Question-and-Answer Session
Operator
And our first question will come from the line of Mr. Mark Mahaney. Please proceed.
Mark Mahaney - Citi Investment Research
Thank you. I wanted to ask a couple of questions please. Could you talk about the materiality if any of the FedEx deal. Second, could you talk about the gross margin trends seem to have nicely continue days to stabilization trend from last quarter, how sustainable is that going forward. Those I guess, this question is for Mike?
And Robert, I want to ask you a broad question which is just you have a visibility in the both consumer and in the small business span. I understand more in the small business, but is there something you see that indicates the consumer has come back little bit more quickly than the small business demand just abroad -- across the broad markets that you look at?

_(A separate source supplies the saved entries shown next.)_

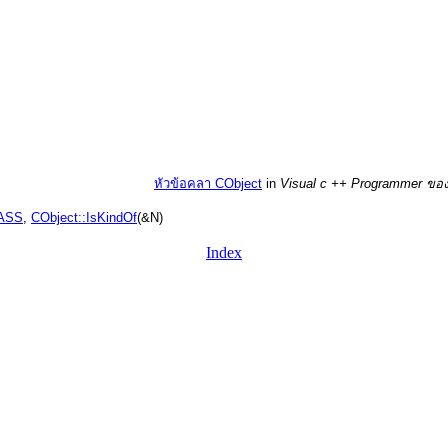
หัวข้อคลา CObject
in
Visual c ++ Programmer ข
ASS
,
CObject::IsKindOf
(&N)
Index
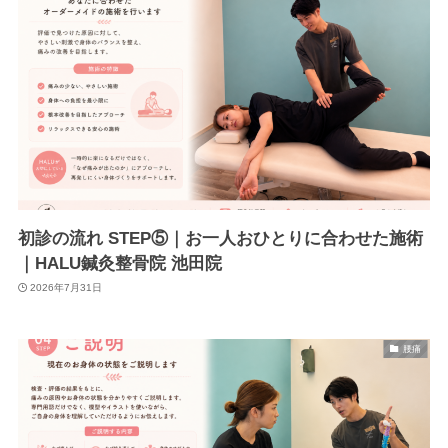
初診の流れ STEP⑤｜お一人おひとりに合わせた施術
｜HALU鍼灸整骨院 池田院
2026年7月31日
腰痛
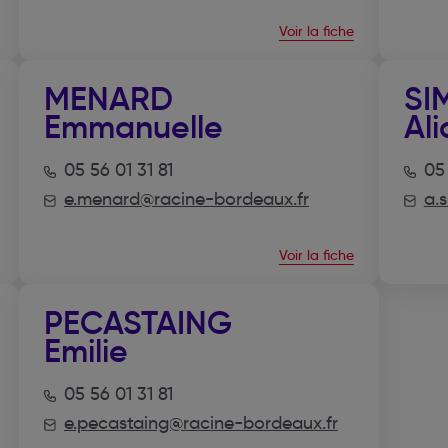
Voir la fiche
MENARD
SI
Emmanuelle
Ali
05 56 01 31 81
05 
e.menard@racine-bordeaux.fr
a.
Voir la fiche
PECASTAING
Emilie
05 56 01 31 81
e.pecastaing@racine-bordeaux.fr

Thank you very much.
Mike Giannetto
Thank you. Mark, this is Mike. So, in terms of the FedEx announcement, obviously we're very pleased to be striking this partnership with FedEx. In terms of materiality, we don't comment specifically on any strategic partnership relationships as we didn't when we signed with OfficeMax and other.
So, I won't get into specifics about materiality other than to say what we did say in our release. It is a partnership that will cover all of the U.S. There are 1,600 stores within FedEx, Office, then we'll also be online with them partnering as well.
In terms of your second question on gross margin. Gross margin for Q3 came in at 63.5%, which was flat with our Q2 results the December quarter. So, we were pleased with that.
In terms of the dynamics within, basically the flatness on the gross margin quarter-to-quarter. We did have less volume, but we did in terms of cognizant absorption. But last quarter we did have a one-time charge which we did not repeat in Q3. And we saw a continued labor productivity improvements in both our plans. So it was a very strong quarter for gross margin.
Year-over-year when you look at gross margin, it did improve quite a bit 220 basis points over our Q3 '08 about 110 basis points of that was foreign exchange related with the Canadian dollar and the U.S. dollar movement, which last year returned us and this year is -- has been a positive.
In addition to that, again we've seen some nice labor productivity improvements in the plants as well some material pricing reductions.